Calculate the cardinality of the union of all two-intersections

Question

Suppose we have the classic inclusion-exclusion problem setup: we have a superset $S$, and $k$ sets $A_1,A_2,\dots,A_k$. We know $|S|, \forall_i (|A_i|=c_1), \forall_{i,j}(|A_i\cap A_j|=c_2), \dots, |\bigcap_{i=1}^k A_{i}|=c_k$. Now I want to calculate $$\vert\bigcup_{i<j}(A_i\cap A_j)\rvert$$ When $k=2$ it is trivial and the answer is $c_2$, when $k=3$, it seems the answer is $3c_2-2c_3$, but for larger $k$, I can't get a correct answer. I have also tried to work backward from the union of all $k-1$ intersections, etc.

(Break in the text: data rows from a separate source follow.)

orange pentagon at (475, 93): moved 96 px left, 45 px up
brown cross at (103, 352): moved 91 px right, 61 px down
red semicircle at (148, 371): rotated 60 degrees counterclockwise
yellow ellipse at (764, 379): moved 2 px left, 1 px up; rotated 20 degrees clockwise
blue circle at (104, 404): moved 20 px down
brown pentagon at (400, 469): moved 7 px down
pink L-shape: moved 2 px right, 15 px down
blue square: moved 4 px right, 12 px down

Any help is appreciated.

Answer 1

You can do it by induction on $k$. When the $(A_i)$ verify the properties you described, let us say that they check the property $P_k(c_1,\ldots,c_k)$. We want to prove that in this case, $$ \left|\bigcup_{1 \leqslant i < j \leqslant k} A_i \cap A_j\right| = f_k(c_1,\ldots,c_k), $$ for some function $f_k$. As you wrote it, we have $f_2(c_1,c_2) = c_2$.

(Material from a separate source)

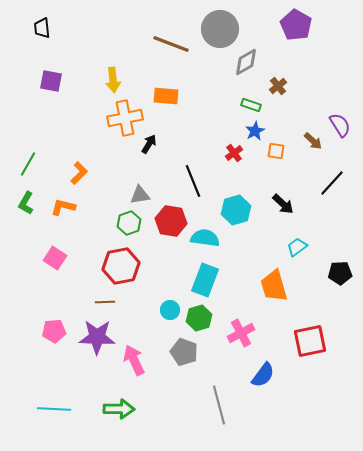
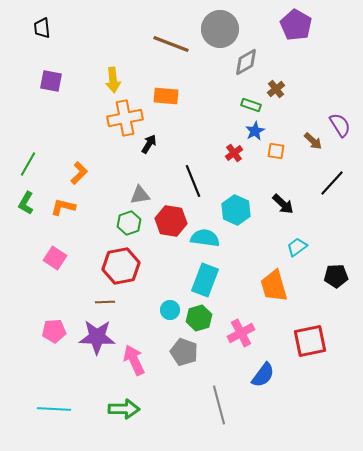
brown cross at (278, 86): moved 2 px left, 3 px down
cyan hexagon at (236, 210): rotated 20 degrees counterclockwise
black pentagon at (340, 273): moved 4 px left, 3 px down
green arrow at (119, 409): moved 5 px right
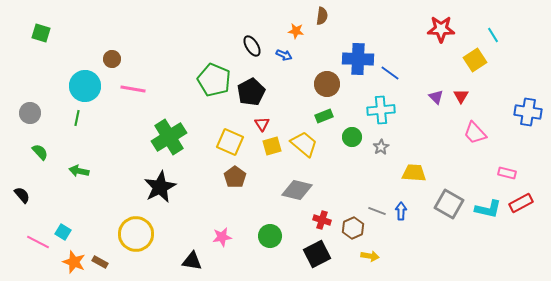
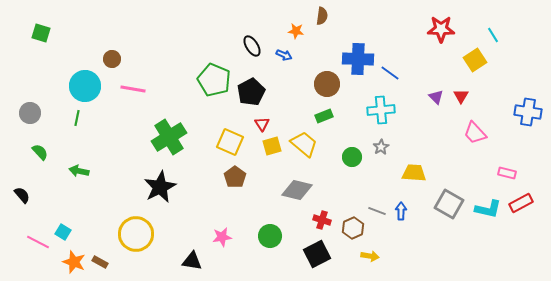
green circle at (352, 137): moved 20 px down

Assume that such an $f_{k - 1}$ exists at rank $k - 1$. We have, $$ \bigcup_{1 \leqslant i < j \leqslant k} A_i \cap A_j = \bigcup_{1 \leqslant i < j \leqslant k - 1} A_i \cap A_j \cup \bigcup_{1 \leqslant i \leqslant k - 1} A_i \cap A_k. $$ Let $$ B = \bigcup_{1 \leqslant i < j \leqslant k} A_i \cap A_j, \qquad C = \bigcup_{1 \leqslant i < j \leqslant k - 1} A_i \cap A_j, \qquad D = \bigcup_{1 \leqslant i \leqslant k - 1} A_i \cap A_k. $$ Therefore, $B = C \cup D$. Notice that $(A_1,\ldots,A_{k - 1})$ verify $P_{k - 1}(c_1,\ldots,c_{k - 1})$, thus by induction, $|C| = f_{k - 1}(c_1,\ldots,c_{k - 1})$. To compute $|D|$, use the Poincaré formula, $$ |D| = \sum_{j = 1}^{k - 1} (-1)^{j - 1}\sum_{1 \leqslant i_1 < \cdots < i_j \leqslant k - 1} |A_{i_1} \cap \cdots \cap A_{i_j} \cap A_k| = \sum_{j = 1}^{k - 1} (-1)^{j - 1}\binom{k - 1}{j}c_{j + 1} $$ And for the cardinality of $C \cap D$, notice that $x \in C \cap D$ is equivalent to $x \in A_i$ and $x \in A_j$ for two distinct $1 \leqslant i < j \leqslant k - 1$ and $x \in A_i \cap A_k$ for some $i$. $x \in A_i$ is automatically fullfilled by the first condition, thus $x \in C \cap D$ is equivalent to : $x$ belongs to at least two $A_i$ ($i \leqslant k - 1$) and $x \in A_k$. Finally, $$ C \cap D = \bigcup_{1 \leqslant i < j \leqslant k - 1} A_i \cap A_j \cap A_k = \bigcup_{1 \leqslant i < j \leqslant k - 1} (A_i \cap A_k) \cap (A_j \cap A_k) $$ Now, notice that $(A_1 \cap A_k,\ldots,A_{k - 1} \cap A_k)$ verify $P_{k - 1}(c_2,\ldots,c_k)$ so by induction, $|C \cap D| = f_{k - 1}(c_2,\ldots,c_k)$. Finally, $f_k$ exists and, $$ f_k(c_1,\ldots,c_k) = f_{k - 1}(c_1,\ldots,c_{k - 1}) - f_{k - 1}(c_2,\ldots,c_k) + \sum_{j = 1}^{k - 1} (-1)^{j - 1}\binom{k - 1}{j}c_{j + 1}. $$ For example, we find the result you gave with $k = 3$, $$ f_3(c_1,c_2,c_3) = f_2(c_1,c_2) - f_2(c_2,c_3) + 2c_2 - c_3 = c_2 - c_3 + 2c_2 - c_3 = 3c_2 - 2c_3 $$ Moreover, a trivial induction show that $f_k$ is a linear form in $(c_2,\ldots,c_k)$ with coefficients in $\mathbb{Z}$ (it doesn't depend on $c_1$ and the hypothesis that all $A_i$ have the same cardinality is actually useless). However, the recursion formula is quite complicated and I don't think we can explicite $f_k$ for all $k$, but we can do it at least for small values of $k$ thanks to the induction formula.